> _DATASET RECORDS_
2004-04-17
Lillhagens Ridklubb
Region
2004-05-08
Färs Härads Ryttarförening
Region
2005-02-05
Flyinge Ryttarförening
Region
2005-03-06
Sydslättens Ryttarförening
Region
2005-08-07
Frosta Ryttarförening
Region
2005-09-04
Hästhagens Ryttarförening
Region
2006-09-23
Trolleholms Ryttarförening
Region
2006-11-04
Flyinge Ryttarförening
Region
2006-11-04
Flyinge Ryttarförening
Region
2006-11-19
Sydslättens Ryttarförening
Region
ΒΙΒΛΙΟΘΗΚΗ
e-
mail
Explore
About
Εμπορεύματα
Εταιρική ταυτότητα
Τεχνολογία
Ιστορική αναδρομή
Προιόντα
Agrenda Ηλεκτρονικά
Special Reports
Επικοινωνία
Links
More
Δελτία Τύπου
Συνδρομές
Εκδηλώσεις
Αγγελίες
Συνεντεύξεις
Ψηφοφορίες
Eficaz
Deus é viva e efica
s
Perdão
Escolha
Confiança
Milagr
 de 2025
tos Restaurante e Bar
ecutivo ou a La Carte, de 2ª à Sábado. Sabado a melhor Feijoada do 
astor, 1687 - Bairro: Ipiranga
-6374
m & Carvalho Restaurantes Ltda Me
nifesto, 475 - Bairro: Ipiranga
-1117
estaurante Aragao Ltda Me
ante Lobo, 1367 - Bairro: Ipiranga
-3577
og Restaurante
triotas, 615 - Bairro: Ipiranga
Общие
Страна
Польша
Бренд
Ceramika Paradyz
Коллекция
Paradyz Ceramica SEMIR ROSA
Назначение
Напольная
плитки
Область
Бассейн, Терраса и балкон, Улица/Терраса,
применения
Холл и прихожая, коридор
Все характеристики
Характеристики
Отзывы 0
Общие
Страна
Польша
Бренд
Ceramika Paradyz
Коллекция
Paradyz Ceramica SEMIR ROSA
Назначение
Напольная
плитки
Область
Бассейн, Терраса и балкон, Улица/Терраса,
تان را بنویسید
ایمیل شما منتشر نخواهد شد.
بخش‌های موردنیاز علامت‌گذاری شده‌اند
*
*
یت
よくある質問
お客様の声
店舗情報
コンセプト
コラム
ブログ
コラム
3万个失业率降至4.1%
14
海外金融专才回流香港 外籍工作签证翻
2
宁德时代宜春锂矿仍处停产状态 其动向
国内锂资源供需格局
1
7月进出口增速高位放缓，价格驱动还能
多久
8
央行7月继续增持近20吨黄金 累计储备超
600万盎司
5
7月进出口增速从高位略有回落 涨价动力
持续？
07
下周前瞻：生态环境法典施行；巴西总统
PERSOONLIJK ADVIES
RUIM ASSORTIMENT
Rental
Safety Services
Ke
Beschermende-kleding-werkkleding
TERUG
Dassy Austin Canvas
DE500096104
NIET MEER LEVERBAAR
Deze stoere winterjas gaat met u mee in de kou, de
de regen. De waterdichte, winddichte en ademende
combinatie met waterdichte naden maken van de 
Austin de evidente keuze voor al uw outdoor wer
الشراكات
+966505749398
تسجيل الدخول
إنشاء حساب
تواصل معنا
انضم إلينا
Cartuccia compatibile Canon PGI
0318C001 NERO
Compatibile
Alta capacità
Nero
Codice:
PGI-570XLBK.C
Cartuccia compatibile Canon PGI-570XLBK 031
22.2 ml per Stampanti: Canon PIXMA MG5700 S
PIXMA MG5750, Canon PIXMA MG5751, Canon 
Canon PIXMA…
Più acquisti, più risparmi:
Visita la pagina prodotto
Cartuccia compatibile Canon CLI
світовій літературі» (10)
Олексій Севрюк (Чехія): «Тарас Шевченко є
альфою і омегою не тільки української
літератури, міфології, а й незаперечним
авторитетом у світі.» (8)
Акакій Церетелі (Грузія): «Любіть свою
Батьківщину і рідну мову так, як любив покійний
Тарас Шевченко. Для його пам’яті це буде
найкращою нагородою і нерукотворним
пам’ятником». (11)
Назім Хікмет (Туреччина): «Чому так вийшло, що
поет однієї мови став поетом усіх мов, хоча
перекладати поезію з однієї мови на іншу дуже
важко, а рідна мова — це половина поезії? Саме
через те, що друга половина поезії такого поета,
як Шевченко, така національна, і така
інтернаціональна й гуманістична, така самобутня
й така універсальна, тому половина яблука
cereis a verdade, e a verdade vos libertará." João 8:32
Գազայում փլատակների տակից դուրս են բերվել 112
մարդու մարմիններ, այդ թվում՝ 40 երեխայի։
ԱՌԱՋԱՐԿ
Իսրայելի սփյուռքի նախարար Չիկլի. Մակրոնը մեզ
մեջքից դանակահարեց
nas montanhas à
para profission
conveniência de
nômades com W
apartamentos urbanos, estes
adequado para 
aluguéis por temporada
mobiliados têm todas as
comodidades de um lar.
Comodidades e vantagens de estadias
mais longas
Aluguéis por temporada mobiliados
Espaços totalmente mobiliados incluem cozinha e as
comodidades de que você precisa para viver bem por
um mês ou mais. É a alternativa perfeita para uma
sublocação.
--
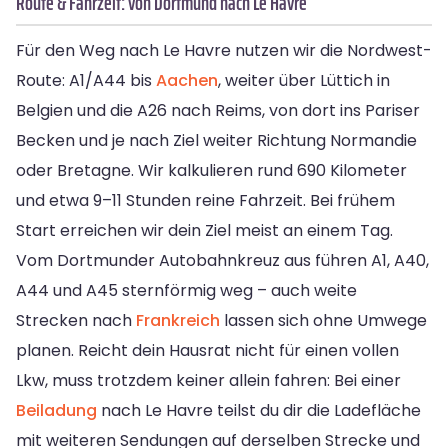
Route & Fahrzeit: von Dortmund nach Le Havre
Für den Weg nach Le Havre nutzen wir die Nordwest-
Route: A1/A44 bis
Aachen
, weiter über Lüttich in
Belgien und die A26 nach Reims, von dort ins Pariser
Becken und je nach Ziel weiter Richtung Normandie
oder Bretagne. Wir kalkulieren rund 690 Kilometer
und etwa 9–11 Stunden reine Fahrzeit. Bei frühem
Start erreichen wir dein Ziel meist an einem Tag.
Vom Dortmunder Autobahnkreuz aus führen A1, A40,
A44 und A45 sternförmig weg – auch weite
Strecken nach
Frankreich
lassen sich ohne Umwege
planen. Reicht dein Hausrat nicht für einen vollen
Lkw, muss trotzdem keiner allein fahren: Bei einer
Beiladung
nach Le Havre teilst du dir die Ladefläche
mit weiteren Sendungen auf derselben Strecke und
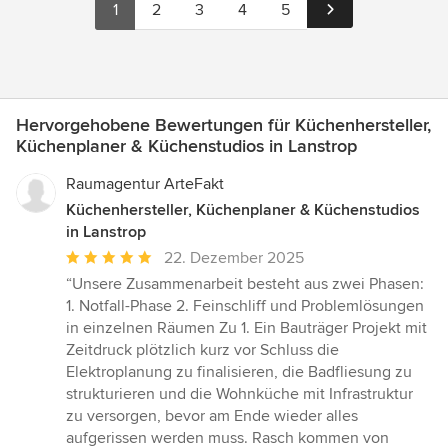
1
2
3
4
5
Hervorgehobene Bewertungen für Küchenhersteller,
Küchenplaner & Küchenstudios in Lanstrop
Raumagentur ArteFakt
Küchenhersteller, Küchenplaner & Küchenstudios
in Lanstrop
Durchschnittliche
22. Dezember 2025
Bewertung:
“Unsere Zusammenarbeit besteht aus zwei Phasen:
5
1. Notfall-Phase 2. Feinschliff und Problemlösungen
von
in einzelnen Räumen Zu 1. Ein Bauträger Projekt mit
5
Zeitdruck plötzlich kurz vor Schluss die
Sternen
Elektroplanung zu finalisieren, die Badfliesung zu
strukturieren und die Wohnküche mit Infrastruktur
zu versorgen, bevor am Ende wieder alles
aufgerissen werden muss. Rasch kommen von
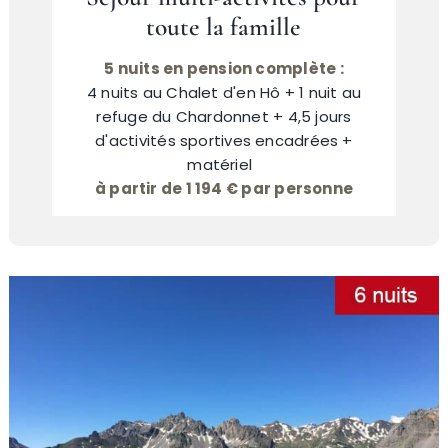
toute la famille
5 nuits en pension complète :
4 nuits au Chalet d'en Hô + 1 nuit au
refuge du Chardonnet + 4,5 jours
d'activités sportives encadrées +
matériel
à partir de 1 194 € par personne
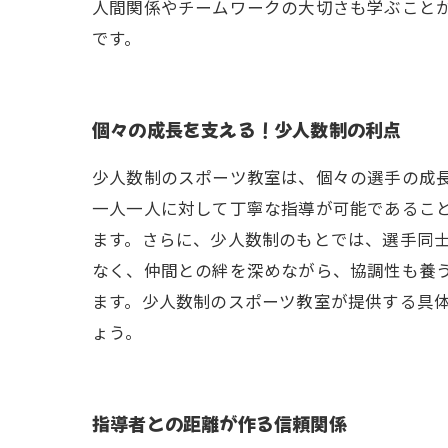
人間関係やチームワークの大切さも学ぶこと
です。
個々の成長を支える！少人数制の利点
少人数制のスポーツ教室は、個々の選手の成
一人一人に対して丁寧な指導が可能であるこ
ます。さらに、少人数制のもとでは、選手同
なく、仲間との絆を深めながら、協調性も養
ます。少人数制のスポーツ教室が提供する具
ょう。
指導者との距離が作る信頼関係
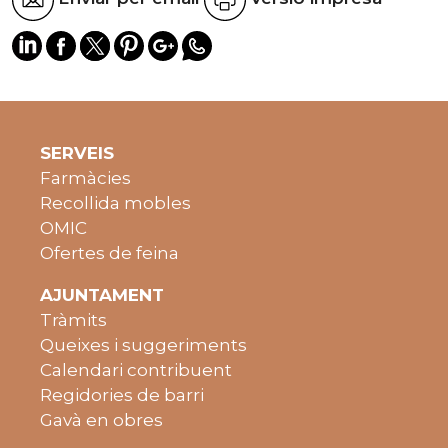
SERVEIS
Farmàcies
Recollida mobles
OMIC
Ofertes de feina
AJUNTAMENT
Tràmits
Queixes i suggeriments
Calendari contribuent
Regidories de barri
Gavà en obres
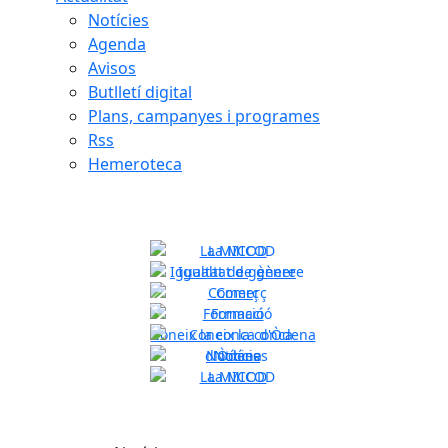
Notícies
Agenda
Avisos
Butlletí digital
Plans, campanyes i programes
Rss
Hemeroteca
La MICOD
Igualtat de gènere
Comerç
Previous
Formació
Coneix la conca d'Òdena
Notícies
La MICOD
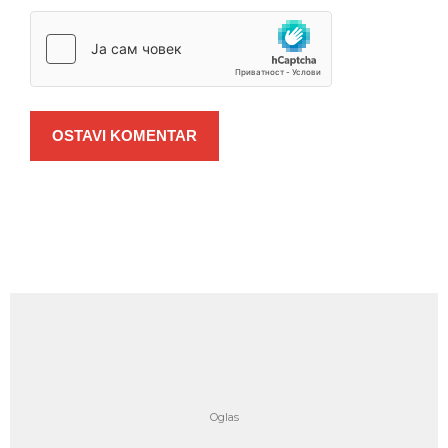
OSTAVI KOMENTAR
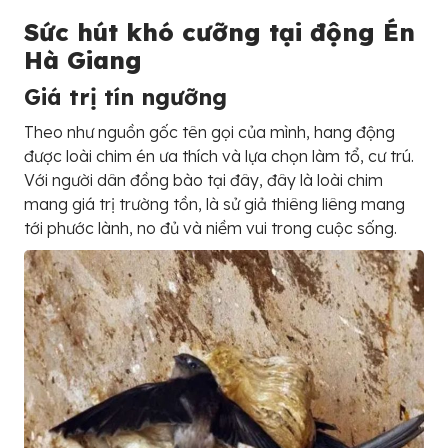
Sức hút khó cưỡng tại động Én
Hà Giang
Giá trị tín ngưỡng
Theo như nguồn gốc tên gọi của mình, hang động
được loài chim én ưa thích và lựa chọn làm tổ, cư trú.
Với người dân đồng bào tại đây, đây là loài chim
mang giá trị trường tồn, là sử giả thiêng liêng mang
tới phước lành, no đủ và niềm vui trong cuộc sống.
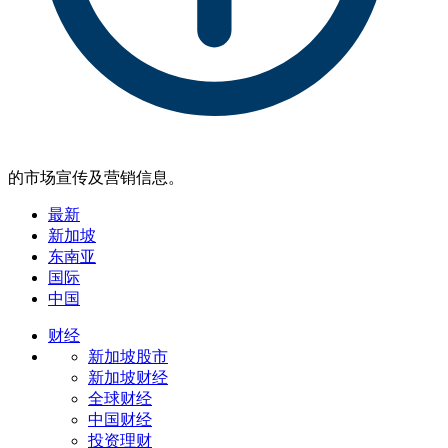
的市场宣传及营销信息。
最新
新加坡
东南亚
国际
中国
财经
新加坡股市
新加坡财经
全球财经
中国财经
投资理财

> _WORK TO BE COMPLETED_
Look above for the line with "PERSOONLIJK ADVIES" and the line with "так вийшло, що", and reproduce exactly those two lines plus every line between, nothing more.

> _WRITTEN RESPONSE_
PERSOONLIJK ADVIES
RUIM ASSORTIMENT
Rental
Safety Services
Ke
Beschermende-kleding-werkkleding
TERUG
Dassy Austin Canvas
DE500096104
NIET MEER LEVERBAAR
Deze stoere winterjas gaat met u mee in de kou, de
de regen. De waterdichte, winddichte en ademende
combinatie met waterdichte naden maken van de 
Austin de evidente keuze voor al uw outdoor wer
الشراكات
+966505749398
تسجيل الدخول
إنشاء حساب
تواصل معنا
انضم إلينا
Cartuccia compatibile Canon PGI
0318C001 NERO
Compatibile
Alta capacità
Nero
Codice:
PGI-570XLBK.C
Cartuccia compatibile Canon PGI-570XLBK 031
22.2 ml per Stampanti: Canon PIXMA MG5700 S
PIXMA MG5750, Canon PIXMA MG5751, Canon 
Canon PIXMA…
Più acquisti, più risparmi:
Visita la pagina prodotto
Cartuccia compatibile Canon CLI
світовій літературі» (10)
Олексій Севрюк (Чехія): «Тарас Шевченко є
альфою і омегою не тільки української
літератури, міфології, а й незаперечним
авторитетом у світі.» (8)
Акакій Церетелі (Грузія): «Любіть свою
Батьківщину і рідну мову так, як любив покійний
Тарас Шевченко. Для його пам’яті це буде
найкращою нагородою і нерукотворним
пам’ятником». (11)
Назім Хікмет (Туреччина): «Чому так вийшло, що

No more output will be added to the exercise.